#### WHAT YOU NEED TO DO
In the entries that follow, how many lines include the string "main"? The answer is the number only.

#### TASK MATERIAL

···

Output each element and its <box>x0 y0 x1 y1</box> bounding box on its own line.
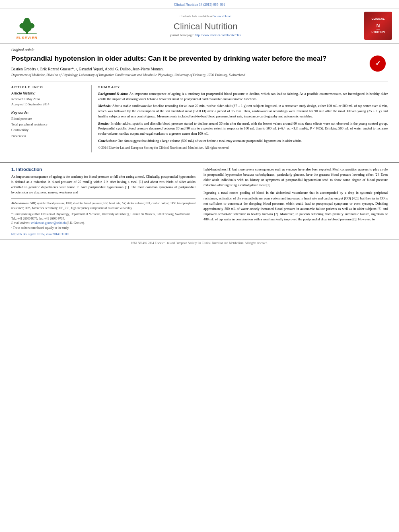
background-label: Background & aims: <box>98 92 128 96</box>
main-left-column: 1. Introduction An important consequence… <box>11 167 195 236</box>
results-label: Results: <box>98 121 109 125</box>
crossmark-icon: ✓ <box>372 58 383 69</box>
homepage-url[interactable]: http://www.elsevier.com/locate/clnu <box>195 33 241 37</box>
email-label: E-mail address: <box>11 221 31 225</box>
footnote1-line: ¹ These authors contributed equally to t… <box>11 226 195 230</box>
intro-para2: light-headedness [1] but more severe con… <box>204 167 388 188</box>
elsevier-brand-text: ELSEVIER <box>16 36 38 40</box>
intro-left-text: An important consequence of ageing is th… <box>11 174 195 195</box>
corresponding-label: * Corresponding author. <box>11 212 41 216</box>
conclusions-text: Our data suggest that drinking a large v… <box>117 139 302 143</box>
badge-text1: CLINICAL <box>372 17 385 21</box>
journal-header: ELSEVIER Contents lists available at Sci… <box>0 8 399 44</box>
abbreviations-line: Abbreviations: SBP, systolic blood press… <box>11 201 195 210</box>
background-para: Background & aims: An important conseque… <box>98 91 388 102</box>
article-body: Original article Postprandial hypotensio… <box>0 44 399 160</box>
email-note: (E.K. Grasser). <box>66 221 84 225</box>
article-info-header: ARTICLE INFO <box>11 85 86 89</box>
intro-section-title: 1. Introduction <box>11 167 195 172</box>
keywords-label: Keywords: <box>11 111 86 115</box>
badge-text2: N <box>376 22 380 30</box>
methods-text: After a stable cardiovascular baseline r… <box>98 104 388 118</box>
corresponding-line: * Corresponding author. Division of Phys… <box>11 212 195 221</box>
article-dates: Received 1 May 2014 Accepted 15 Septembe… <box>11 97 86 107</box>
journal-title: Clinical Nutrition <box>174 21 238 32</box>
doi-line: http://dx.doi.org/10.1016/j.clnu.2014.03… <box>11 232 195 236</box>
crossmark: ✓ <box>368 54 388 72</box>
authors: Bastien Grobéty ¹, Erik Konrad Grasser*,… <box>11 67 388 71</box>
contents-label: Contents lists available at <box>180 14 213 18</box>
summary-text: Background & aims: An important conseque… <box>98 91 388 150</box>
abbrev-text: SBP, systolic blood pressure; DBP, diast… <box>11 201 195 210</box>
email-line: E-mail address: erikkonrad.grasser@unifr… <box>11 221 195 225</box>
svg-point-5 <box>24 18 30 23</box>
methods-para: Methods: After a stable cardiovascular b… <box>98 103 388 119</box>
affiliation: Department of Medicine, Division of Phys… <box>11 73 388 78</box>
keywords-list: Blood pressure Total peripheral resistan… <box>11 116 86 139</box>
keyword-2: Total peripheral resistance <box>11 121 86 127</box>
received-date: Received 1 May 2014 <box>11 97 86 102</box>
sciencedirect-link[interactable]: ScienceDirect <box>214 14 232 18</box>
summary-column: SUMMARY Background & aims: An important … <box>98 85 388 152</box>
main-two-col: 1. Introduction An important consequence… <box>11 167 388 236</box>
svg-text:✓: ✓ <box>375 60 380 67</box>
article-type-label: Original article <box>11 48 388 52</box>
results-para: Results: In older adults, systolic and d… <box>98 121 388 136</box>
doi-link[interactable]: http://dx.doi.org/10.1016/j.clnu.2014.03… <box>11 232 68 236</box>
intro-right-text: light-headedness [1] but more severe con… <box>204 167 388 222</box>
copyright-line: © 2014 Elsevier Ltd and European Society… <box>98 146 388 150</box>
conclusions-para: Conclusions: Our data suggest that drink… <box>98 138 388 144</box>
background-text: An important consequence of ageing is a … <box>98 92 388 101</box>
title-text: Postprandial hypotension in older adults… <box>11 55 327 62</box>
citation-text: Clinical Nutrition 34 (2015) 885–891 <box>174 2 225 6</box>
homepage-line: journal homepage: http://www.elsevier.co… <box>170 33 241 37</box>
intro-para1: An important consequence of ageing is th… <box>11 174 195 195</box>
accepted-date: Accepted 15 September 2014 <box>11 102 86 107</box>
history-label: Article history: <box>11 91 86 95</box>
page: Clinical Nutrition 34 (2015) 885–891 ELS… <box>0 0 399 532</box>
abbrev-label: Abbreviations: <box>11 201 29 205</box>
clinical-nutrition-badge: CLINICAL N UTRITION <box>364 12 392 40</box>
elsevier-tree-icon <box>15 17 39 35</box>
journal-citation: Clinical Nutrition 34 (2015) 885–891 <box>0 0 399 8</box>
svg-rect-6 <box>17 33 37 33</box>
footer: 0261-5614/© 2014 Elsevier Ltd and Europe… <box>0 239 399 246</box>
methods-label: Methods: <box>98 104 111 108</box>
keyword-4: Prevention <box>11 133 86 139</box>
keyword-3: Contractility <box>11 127 86 133</box>
footnotes-box: Abbreviations: SBP, systolic blood press… <box>11 198 195 230</box>
info-summary-section: ARTICLE INFO Article history: Received 1… <box>11 82 388 152</box>
conclusions-label: Conclusions: <box>98 139 117 143</box>
section-title-text: Introduction <box>16 167 42 172</box>
main-right-column: light-headedness [1] but more severe con… <box>204 167 388 236</box>
main-content: 1. Introduction An important consequence… <box>0 162 399 236</box>
email-address[interactable]: erikkonrad.grasser@unifr.ch <box>31 221 66 225</box>
journal-center: Contents lists available at ScienceDirec… <box>53 12 358 40</box>
sciencedirect-line: Contents lists available at ScienceDirec… <box>180 14 232 18</box>
elsevier-logo-container: ELSEVIER <box>5 12 49 40</box>
crossmark-badge: ✓ <box>370 55 386 72</box>
article-info-column: ARTICLE INFO Article history: Received 1… <box>11 85 92 152</box>
badge-text3: UTRITION <box>371 31 385 34</box>
keyword-1: Blood pressure <box>11 116 86 121</box>
intro-para3: Ingesting a meal causes pooling of blood… <box>204 190 388 222</box>
article-title: Postprandial hypotension in older adults… <box>11 54 388 63</box>
section-number: 1. <box>11 167 16 172</box>
summary-header: SUMMARY <box>98 85 388 89</box>
results-text: In older adults, systolic and diastolic … <box>98 121 388 136</box>
homepage-label: journal homepage: <box>170 33 194 37</box>
elsevier-logo: ELSEVIER <box>15 17 39 40</box>
badge-container: CLINICAL N UTRITION <box>362 12 394 40</box>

···

#### SOLUTION TO THIS TASK
4